Exercise requirements:
Write out, without any change, the lines in the material below that run from the line with "kesehatan melalui layanan" through the line with "Керамогранит Lusso Nero (Люссо", both included.

Given data:
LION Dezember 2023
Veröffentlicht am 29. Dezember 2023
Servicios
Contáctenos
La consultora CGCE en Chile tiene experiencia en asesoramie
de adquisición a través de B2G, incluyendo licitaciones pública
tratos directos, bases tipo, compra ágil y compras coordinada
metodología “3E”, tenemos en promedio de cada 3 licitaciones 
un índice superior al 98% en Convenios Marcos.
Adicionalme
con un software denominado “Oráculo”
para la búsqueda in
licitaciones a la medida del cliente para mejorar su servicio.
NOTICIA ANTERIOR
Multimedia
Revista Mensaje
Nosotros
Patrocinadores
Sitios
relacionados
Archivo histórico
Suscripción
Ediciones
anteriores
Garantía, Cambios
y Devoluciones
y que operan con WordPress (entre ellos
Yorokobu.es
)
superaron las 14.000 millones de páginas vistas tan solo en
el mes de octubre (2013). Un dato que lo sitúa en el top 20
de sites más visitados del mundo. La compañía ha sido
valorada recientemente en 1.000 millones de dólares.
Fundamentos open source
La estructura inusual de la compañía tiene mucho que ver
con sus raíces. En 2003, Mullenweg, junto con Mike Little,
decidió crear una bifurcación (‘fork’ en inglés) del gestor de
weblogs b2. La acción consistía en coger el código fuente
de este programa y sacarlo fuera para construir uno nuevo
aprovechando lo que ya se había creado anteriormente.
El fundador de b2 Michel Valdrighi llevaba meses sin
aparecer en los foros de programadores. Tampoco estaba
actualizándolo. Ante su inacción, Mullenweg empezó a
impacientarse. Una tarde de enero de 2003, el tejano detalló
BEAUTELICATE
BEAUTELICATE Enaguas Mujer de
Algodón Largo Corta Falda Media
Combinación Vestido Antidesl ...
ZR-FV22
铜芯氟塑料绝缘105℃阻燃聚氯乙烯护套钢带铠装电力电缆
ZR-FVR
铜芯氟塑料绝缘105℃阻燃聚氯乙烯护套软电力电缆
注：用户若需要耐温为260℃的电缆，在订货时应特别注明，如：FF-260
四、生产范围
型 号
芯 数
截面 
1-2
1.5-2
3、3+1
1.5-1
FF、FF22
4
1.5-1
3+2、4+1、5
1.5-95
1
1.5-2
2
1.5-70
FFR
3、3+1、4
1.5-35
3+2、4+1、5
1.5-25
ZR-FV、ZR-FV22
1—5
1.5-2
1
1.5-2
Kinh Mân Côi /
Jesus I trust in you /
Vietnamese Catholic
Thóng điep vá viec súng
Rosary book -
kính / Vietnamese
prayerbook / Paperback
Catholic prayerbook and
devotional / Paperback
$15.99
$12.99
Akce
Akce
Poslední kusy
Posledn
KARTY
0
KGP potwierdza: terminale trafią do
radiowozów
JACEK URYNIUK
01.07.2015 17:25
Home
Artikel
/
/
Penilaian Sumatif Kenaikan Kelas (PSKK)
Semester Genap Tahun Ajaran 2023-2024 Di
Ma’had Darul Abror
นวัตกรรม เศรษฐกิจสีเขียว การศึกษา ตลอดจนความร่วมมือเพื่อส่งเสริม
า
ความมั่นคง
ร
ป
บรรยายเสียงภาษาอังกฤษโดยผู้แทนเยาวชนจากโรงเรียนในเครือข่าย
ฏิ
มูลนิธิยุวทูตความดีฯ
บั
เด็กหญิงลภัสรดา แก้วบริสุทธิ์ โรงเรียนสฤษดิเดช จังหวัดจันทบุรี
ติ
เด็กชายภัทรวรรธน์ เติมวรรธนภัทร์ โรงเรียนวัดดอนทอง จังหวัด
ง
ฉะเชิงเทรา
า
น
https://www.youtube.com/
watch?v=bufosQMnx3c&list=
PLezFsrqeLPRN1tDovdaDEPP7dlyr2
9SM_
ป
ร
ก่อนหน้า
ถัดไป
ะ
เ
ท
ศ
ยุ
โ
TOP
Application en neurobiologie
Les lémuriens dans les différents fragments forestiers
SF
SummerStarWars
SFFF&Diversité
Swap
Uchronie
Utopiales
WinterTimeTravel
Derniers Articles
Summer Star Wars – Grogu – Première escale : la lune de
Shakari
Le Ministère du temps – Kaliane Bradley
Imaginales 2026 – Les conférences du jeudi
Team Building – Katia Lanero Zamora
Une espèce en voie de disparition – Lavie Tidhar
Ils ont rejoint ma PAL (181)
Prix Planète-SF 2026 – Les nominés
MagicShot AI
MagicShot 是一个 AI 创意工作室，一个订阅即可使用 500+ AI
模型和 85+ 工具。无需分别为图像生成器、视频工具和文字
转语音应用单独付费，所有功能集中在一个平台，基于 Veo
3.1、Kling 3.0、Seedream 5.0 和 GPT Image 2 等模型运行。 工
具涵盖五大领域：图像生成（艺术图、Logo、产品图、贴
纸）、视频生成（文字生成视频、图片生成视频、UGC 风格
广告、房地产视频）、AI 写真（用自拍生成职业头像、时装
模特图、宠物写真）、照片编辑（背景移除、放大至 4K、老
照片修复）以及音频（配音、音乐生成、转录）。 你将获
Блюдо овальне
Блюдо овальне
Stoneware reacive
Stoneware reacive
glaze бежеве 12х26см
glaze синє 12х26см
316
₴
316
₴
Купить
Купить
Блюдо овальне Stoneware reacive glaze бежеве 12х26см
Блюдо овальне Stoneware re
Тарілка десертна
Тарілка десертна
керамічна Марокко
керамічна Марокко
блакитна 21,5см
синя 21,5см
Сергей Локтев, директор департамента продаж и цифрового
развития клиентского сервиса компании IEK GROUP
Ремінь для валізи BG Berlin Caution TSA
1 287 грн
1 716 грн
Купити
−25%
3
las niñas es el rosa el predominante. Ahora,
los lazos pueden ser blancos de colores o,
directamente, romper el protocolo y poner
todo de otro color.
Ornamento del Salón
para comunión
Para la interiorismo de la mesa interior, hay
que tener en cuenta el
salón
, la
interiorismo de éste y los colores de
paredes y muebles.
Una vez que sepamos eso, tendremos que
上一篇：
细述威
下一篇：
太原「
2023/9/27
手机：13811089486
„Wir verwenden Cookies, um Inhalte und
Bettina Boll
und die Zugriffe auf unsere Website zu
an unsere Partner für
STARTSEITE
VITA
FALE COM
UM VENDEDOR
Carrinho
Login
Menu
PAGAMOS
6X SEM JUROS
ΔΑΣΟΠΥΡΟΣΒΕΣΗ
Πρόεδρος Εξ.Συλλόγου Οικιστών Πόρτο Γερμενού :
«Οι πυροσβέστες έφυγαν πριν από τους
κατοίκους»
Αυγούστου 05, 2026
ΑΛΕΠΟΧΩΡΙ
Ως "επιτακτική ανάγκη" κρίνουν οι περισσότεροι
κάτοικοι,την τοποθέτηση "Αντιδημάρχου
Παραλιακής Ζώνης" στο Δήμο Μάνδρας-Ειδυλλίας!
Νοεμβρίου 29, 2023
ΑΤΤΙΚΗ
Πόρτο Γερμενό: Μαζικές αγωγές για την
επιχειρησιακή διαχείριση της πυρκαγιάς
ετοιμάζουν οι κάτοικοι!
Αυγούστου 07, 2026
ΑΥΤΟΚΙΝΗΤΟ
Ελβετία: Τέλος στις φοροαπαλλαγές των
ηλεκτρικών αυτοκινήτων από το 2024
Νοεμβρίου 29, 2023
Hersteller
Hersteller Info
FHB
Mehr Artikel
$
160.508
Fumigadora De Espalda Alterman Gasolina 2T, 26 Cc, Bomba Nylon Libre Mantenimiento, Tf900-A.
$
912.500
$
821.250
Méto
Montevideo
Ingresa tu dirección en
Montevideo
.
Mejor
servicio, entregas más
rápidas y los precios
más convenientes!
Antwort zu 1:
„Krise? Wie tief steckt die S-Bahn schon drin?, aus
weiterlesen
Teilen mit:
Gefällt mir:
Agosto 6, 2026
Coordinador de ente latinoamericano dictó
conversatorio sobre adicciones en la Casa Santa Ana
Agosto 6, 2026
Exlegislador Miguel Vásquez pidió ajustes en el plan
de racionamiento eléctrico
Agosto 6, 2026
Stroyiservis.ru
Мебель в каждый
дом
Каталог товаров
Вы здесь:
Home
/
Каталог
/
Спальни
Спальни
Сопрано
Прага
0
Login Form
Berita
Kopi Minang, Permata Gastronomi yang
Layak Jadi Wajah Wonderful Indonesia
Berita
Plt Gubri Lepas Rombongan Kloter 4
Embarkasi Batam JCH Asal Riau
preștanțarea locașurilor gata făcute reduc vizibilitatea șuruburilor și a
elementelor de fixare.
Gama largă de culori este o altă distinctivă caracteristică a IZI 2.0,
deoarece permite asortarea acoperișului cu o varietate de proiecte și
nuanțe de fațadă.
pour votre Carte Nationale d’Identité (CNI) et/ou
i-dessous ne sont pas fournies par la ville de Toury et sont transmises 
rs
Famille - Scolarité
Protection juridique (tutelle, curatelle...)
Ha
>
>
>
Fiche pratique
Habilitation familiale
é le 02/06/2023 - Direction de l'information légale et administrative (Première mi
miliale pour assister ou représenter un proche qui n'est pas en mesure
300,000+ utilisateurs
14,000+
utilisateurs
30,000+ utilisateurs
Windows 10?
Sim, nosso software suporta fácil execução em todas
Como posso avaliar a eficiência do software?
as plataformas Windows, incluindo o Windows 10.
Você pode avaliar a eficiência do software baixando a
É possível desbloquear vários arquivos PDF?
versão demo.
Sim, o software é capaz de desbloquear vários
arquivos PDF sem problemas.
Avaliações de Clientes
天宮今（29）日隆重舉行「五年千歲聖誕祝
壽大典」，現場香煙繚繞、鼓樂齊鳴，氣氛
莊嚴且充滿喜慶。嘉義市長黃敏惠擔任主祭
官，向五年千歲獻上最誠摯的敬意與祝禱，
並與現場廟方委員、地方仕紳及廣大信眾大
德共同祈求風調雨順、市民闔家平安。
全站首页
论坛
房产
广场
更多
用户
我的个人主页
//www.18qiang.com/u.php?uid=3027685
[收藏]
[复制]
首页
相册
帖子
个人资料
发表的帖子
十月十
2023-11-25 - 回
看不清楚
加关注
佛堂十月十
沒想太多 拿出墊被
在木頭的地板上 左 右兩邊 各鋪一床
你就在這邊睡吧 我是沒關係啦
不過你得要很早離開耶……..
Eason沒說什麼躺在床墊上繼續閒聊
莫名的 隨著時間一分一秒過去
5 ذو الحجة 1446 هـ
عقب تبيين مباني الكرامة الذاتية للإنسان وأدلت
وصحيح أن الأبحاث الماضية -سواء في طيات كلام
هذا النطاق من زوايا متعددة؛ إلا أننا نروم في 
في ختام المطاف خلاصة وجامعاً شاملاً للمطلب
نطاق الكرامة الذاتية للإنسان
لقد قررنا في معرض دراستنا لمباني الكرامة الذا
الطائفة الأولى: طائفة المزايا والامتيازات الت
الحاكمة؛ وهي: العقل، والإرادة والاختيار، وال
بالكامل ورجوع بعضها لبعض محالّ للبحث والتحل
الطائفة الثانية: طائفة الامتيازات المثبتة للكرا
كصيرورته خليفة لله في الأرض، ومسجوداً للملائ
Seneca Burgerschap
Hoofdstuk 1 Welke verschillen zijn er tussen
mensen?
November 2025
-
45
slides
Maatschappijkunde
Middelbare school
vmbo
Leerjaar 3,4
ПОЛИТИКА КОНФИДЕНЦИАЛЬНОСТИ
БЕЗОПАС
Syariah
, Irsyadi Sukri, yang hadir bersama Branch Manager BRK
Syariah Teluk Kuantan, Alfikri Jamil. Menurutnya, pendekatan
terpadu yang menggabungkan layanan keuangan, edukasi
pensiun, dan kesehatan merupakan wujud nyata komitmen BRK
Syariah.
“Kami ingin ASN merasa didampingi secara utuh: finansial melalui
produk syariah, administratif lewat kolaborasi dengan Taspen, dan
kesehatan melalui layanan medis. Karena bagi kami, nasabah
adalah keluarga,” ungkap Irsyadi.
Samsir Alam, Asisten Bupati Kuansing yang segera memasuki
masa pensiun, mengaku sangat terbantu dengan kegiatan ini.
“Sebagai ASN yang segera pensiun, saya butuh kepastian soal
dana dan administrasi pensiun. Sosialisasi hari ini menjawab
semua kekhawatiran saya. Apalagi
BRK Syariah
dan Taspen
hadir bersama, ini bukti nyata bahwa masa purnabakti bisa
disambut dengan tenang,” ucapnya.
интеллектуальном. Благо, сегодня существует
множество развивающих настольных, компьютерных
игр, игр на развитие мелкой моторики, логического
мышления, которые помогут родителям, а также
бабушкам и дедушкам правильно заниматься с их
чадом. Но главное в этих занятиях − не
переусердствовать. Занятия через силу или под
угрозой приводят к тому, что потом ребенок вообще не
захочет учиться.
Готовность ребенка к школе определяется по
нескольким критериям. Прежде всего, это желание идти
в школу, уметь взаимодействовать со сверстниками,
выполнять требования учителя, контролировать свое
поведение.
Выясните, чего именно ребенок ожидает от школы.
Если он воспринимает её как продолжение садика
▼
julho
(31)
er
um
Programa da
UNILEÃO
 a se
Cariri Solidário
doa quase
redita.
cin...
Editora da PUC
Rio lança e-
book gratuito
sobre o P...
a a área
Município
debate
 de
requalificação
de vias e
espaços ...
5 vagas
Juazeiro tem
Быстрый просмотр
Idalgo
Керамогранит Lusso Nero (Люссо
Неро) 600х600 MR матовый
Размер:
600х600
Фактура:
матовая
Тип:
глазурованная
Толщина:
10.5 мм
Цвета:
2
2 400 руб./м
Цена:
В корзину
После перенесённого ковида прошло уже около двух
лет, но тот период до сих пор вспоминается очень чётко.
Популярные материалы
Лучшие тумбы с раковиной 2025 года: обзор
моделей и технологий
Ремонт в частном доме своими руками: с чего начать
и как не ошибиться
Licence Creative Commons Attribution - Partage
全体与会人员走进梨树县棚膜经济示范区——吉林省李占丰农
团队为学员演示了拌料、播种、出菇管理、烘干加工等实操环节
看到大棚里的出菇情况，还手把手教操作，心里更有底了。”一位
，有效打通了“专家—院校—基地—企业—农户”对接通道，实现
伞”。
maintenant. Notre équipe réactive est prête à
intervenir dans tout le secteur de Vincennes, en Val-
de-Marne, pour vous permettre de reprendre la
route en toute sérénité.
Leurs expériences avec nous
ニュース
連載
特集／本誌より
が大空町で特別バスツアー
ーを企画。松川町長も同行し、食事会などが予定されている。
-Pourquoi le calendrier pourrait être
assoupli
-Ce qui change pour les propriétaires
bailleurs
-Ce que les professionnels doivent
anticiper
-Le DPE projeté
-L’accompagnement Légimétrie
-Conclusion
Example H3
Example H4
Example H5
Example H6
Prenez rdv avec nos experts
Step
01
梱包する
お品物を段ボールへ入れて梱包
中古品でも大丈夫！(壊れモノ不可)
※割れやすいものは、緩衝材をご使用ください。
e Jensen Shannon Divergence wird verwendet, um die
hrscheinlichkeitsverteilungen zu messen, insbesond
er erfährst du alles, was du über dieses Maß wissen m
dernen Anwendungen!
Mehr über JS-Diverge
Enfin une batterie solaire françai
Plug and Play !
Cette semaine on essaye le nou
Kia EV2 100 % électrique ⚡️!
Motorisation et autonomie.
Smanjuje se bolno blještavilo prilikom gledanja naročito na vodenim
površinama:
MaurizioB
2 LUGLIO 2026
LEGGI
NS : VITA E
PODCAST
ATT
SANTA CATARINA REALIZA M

Result:
kesehatan melalui layanan medis. Karena bagi kami, nasabah
adalah keluarga,” ungkap Irsyadi.
Samsir Alam, Asisten Bupati Kuansing yang segera memasuki
masa pensiun, mengaku sangat terbantu dengan kegiatan ini.
“Sebagai ASN yang segera pensiun, saya butuh kepastian soal
dana dan administrasi pensiun. Sosialisasi hari ini menjawab
semua kekhawatiran saya. Apalagi
BRK Syariah
dan Taspen
hadir bersama, ini bukti nyata bahwa masa purnabakti bisa
disambut dengan tenang,” ucapnya.
интеллектуальном. Благо, сегодня существует
множество развивающих настольных, компьютерных
игр, игр на развитие мелкой моторики, логического
мышления, которые помогут родителям, а также
бабушкам и дедушкам правильно заниматься с их
чадом. Но главное в этих занятиях − не
переусердствовать. Занятия через силу или под
угрозой приводят к тому, что потом ребенок вообще не
захочет учиться.
Готовность ребенка к школе определяется по
нескольким критериям. Прежде всего, это желание идти
в школу, уметь взаимодействовать со сверстниками,
выполнять требования учителя, контролировать свое
поведение.
Выясните, чего именно ребенок ожидает от школы.
Если он воспринимает её как продолжение садика
▼
julho
(31)
er
um
Programa da
UNILEÃO
 a se
Cariri Solidário
doa quase
redita.
cin...
Editora da PUC
Rio lança e-
book gratuito
sobre o P...
a a área
Município
debate
 de
requalificação
de vias e
espaços ...
5 vagas
Juazeiro tem
Быстрый просмотр
Idalgo
Керамогранит Lusso Nero (Люссо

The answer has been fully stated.